As the school leader, I ask for changes to happen at my school. I want our school to be one of the best in the county, and there are always places for school improvement. I have worked with the faculty to change a number of expectations from unit maps to evaluations and professional development to help support the growth of the school. As we have made these changes, I have had to keep in mind the rate at which we implement each change.
I believe it is important to have a plan or long-term goal before implementing any change. We need to know the end result before we can take the first step. We consider the options and figure out what we want our end result to look like. Then we begin implementing the changes necessary to get to that end result. Recently, our school began implementing more mobile technology into the classrooms. We purchased Chromebooks and began transitioning to Google Apps for Education. Operating within Google Apps for Education, we have access to calendars, shared cloud folders, class websites, and a multitude of other wonderful apps that can enhance and streamline our instruction. The difficulty is that I can see where we could be with the new technology and want to jump ahead ten steps and see it fully implemented. I have to remember that we need to go one step at a time. I need to make sure the teachers are comfortable with the new Chromebooks and Google operating system before I can ask for the next step.
Noted leadership experts Heifetz and Linsky1 discuss the importance of controlling the rate of change. When we are asking for change, we see an increase in anxiety. We become comfortable with the way things are done, and the change causes us to become uncomfortable. We get anxious about how to do it the new way. As the leader asking for the change, we need to be mindful and present to the signs of this anxiety. If we continue to push changes when the anxiety level is too high, we will inevitably fail. We have to control the rate of change to make sure the organization can handle the anxiety.
Our school recently started using new standardized testing software. The benefits of the software significantly outweigh our old testing program, but the new system is overwhelming. Initially, I attempted to implement the entire program at once. As I implemented the program, I began to see the signs of increased stress and anxiety. I decided to cut back on our implementation goal for the school year and only ask for a small portion of the program that was similar to our old testing program to be used. This allowed the faculty to begin to get comfortable with the change before asking for the next step. Although I want to be at the finish line already and can see the benefits of being there, taking one step at a time is allowing the school to engage in the process to a deeper and richer level. When we reach the finish line after a few more steps, we will have a greater comfort with the new testing software and a greater ownership by all stakeholders of the benefits that it can provide.

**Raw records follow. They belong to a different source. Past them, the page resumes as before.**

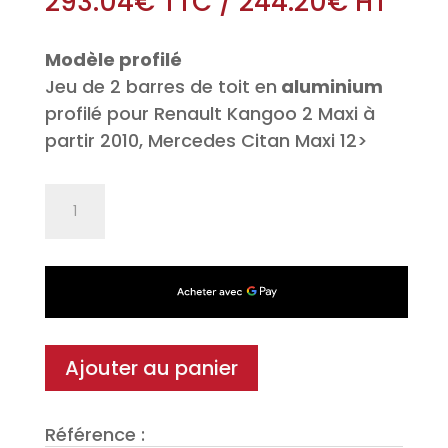
293.04
€
TTC
/
244.20
€
HT
Modèle profilé
Jeu de 2 barres de toit en
aluminium
profilé pour Renault Kangoo 2 Maxi à
partir 2010, Mercedes Citan Maxi 12>
quantité
de
Jeu
de
2
barres
de
Ajouter au panier
toit
Pro
Référence :
Alu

It is not easy to slow down change, but if we want that change to last, it is imperative. We need to allow those in our organizations to grow with the changes that we expect. When we are able to keep the change at a pace that individuals can swallow, we will see the greatest sustained growth. If we ask for too much, we will lose the change to the old way of doing things.
1 Heifetz, R. A. & Linsky, M. (2002). Leadership on the line: Staying alive through the dangers of leading. Boston: Harvard Business Review Press.